■ **Problem**: For the data below, report only the number of lines containing the string "panel".

==========

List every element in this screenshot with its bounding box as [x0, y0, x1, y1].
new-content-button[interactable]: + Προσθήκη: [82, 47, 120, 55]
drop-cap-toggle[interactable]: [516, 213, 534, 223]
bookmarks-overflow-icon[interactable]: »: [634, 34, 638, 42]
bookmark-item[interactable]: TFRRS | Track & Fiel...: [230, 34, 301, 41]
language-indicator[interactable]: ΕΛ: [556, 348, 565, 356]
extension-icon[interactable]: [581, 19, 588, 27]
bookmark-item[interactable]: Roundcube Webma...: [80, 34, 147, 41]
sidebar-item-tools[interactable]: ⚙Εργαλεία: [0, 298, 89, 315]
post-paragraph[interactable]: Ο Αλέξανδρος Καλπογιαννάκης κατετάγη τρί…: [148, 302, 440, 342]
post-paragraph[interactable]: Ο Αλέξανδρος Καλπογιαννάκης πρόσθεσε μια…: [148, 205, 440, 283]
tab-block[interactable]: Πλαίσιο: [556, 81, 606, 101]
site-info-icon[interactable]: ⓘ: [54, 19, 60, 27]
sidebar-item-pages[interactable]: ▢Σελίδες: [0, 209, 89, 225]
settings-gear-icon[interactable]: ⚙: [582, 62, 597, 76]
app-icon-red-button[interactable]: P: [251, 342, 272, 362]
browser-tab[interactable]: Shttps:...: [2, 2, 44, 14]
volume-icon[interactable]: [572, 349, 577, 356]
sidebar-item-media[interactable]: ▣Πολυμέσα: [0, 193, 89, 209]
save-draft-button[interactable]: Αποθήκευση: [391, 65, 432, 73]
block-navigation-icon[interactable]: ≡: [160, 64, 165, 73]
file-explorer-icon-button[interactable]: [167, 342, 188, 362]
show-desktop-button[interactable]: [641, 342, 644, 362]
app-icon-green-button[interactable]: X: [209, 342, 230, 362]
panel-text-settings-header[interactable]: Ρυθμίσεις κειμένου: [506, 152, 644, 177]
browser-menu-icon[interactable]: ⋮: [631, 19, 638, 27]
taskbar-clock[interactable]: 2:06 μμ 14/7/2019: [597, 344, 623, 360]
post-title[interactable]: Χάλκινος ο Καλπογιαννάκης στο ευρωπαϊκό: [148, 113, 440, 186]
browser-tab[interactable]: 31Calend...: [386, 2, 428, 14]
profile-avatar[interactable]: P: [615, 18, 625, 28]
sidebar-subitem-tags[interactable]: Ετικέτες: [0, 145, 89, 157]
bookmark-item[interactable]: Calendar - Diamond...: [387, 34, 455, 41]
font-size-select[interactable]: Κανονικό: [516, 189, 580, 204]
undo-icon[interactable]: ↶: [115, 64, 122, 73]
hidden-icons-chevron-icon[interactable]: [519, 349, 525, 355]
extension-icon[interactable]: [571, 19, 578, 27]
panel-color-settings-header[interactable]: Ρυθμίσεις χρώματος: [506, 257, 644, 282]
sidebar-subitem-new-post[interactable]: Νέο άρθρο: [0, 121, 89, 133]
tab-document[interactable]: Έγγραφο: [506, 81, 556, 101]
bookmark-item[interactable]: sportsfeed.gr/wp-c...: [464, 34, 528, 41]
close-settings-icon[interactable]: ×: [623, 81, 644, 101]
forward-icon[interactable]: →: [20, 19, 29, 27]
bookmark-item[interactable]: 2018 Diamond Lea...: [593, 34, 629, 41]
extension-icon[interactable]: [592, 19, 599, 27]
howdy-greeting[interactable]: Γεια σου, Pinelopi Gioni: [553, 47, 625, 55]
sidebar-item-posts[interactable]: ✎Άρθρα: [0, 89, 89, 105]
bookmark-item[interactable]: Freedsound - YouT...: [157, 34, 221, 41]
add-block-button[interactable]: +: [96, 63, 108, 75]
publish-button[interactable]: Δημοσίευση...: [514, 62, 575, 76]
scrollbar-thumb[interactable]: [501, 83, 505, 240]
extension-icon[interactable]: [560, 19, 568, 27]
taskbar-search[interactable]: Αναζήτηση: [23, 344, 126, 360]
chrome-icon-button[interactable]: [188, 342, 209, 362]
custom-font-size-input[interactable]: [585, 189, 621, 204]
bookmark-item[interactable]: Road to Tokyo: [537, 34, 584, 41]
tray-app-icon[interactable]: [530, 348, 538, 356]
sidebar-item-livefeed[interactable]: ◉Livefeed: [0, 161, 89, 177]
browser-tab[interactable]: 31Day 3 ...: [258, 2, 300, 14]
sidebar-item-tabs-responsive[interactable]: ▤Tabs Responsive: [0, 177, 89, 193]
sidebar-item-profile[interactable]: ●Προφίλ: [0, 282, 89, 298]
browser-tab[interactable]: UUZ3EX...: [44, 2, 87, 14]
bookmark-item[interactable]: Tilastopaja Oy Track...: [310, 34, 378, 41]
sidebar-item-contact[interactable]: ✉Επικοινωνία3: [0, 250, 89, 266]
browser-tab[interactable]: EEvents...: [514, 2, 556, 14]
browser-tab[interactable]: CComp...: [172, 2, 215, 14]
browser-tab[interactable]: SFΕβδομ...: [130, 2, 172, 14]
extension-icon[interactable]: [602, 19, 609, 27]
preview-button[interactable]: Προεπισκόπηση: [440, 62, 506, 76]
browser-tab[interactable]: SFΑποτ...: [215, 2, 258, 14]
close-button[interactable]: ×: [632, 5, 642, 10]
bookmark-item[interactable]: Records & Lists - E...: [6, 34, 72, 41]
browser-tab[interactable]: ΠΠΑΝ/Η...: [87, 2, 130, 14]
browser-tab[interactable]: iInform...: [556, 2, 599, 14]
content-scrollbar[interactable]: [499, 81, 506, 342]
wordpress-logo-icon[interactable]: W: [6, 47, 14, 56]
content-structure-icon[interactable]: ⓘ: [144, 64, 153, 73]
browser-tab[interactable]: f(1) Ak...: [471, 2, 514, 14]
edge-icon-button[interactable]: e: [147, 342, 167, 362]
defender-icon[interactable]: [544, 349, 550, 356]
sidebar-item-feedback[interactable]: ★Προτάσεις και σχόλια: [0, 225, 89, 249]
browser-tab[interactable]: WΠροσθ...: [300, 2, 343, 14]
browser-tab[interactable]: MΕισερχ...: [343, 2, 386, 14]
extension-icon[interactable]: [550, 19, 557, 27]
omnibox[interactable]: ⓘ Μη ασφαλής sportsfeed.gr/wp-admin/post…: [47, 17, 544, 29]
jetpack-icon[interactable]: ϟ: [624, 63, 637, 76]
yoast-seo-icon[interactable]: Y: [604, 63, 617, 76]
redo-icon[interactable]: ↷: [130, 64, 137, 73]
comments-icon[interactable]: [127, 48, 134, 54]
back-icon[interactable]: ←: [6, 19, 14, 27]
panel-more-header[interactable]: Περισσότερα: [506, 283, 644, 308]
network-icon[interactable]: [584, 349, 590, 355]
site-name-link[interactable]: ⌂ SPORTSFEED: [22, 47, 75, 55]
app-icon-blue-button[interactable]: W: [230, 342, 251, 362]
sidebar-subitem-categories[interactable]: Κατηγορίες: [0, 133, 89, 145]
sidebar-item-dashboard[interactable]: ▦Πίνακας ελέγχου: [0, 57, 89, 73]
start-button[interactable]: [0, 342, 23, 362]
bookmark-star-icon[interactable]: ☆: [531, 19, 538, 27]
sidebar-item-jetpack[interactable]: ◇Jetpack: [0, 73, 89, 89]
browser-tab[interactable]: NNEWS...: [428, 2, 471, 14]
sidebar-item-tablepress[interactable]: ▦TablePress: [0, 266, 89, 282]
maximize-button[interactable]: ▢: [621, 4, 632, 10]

==========

■ **Output for this exercise**: 3